İrade için doğru olan, hafıza için daha doğrudur. Çalışmalarım esnasında kaç defa yirmi yıldan beri uyur vaziyette olan bir gözlemin ya da bir okumanın kalıntılarının aniden belirdiğini görmedim! Hiçbir şeyi kaybolmaya terk etmeyen beynin bu gücü öylesine muhteşem ki! Ayrıca konuşurken, yazarken elli yıldan fazlaya ve çalışkan çocukluğuma dayanan edinimleri kullanırım.

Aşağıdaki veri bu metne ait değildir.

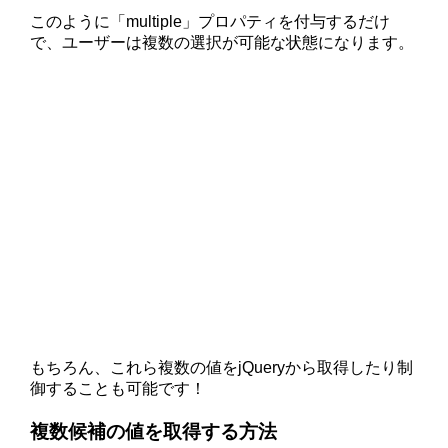
このように「multiple」プロパティを付与するだけ
で、ユーザーは複数の選択が可能な状態になります。
もちろん、これら複数の値をjQueryから取得したり制
御することも可能です！
複数候補の値を取得する方法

Bir öğrenci tercümesinin bir cümlesinin anlamını çözmek ya da birbirini izleyen teoremlerin mantıksal sırasını kavramak için titiz bir çaba gösterdiğinde sergilemiş olduğu bu çaba Montaigne’in, Descartes’ın, Lavoisier’nin, Ampere’inkilerden farklı olmaz. Sen nasıl ki cesaretli bir çocuk olarak görevinin başında yer almaktaysan onlar da en iyi anlarında senin yaptığından farklı bir şey yapmadılar. Tüm ruhunla çaba gösterip büyük insanların büyümek için yaptığını aynen tekrarladığın takdirde onların senden üstün bir tarafları kalmaz. Aynı şekilde doğru ve karakteristik terimler kullanarak cümleler yazdığında en büyük yazardan bir farkın kalmayacaktır. Tüm kalbinle çalışmayı başardığın anda en büyüklerle eş değer olursun. Öğretmenler senin üzerinde tek bir üstünlüğe sahiptir: Onlar özverili çabalarını her gün, her hafta, her yıl yenilediler ve bu sayısız çabayı varlık hanelerine kaydeden Dürüst Muhasebeci sayesinde geçmişlerinin onlara sağladığı güç ve kuruşu kuruşuna tasarruf edilen entelektüel servetleriyle senden daha üstün oldular. Ama senin yaşındayken şu anda sahip olduklarından daha fazlasına sahip değillerdi; hatta belki de daha azına sahiplerdi. Sık sık cesaretlerini senin gibi kaybettiler çünkü yolu uzun ve zahmetli buluyorlardı. Senin gibi cesaret gösteren fakat kötü zamanlarda mücadele etmekten vazgeçen geleceğin büyük insanlarının çoğu da doruğa ilerlerken bu şekilde yarı yolda kaldılar. Sen, hesabına her gün capcanlı çabalar eklemeye devam et. Yorgunlukta aşırıya kaçmadan sakince zirve tırmanışını tamamlayıp engin görüş açısına kavuştuğunu göreceksin.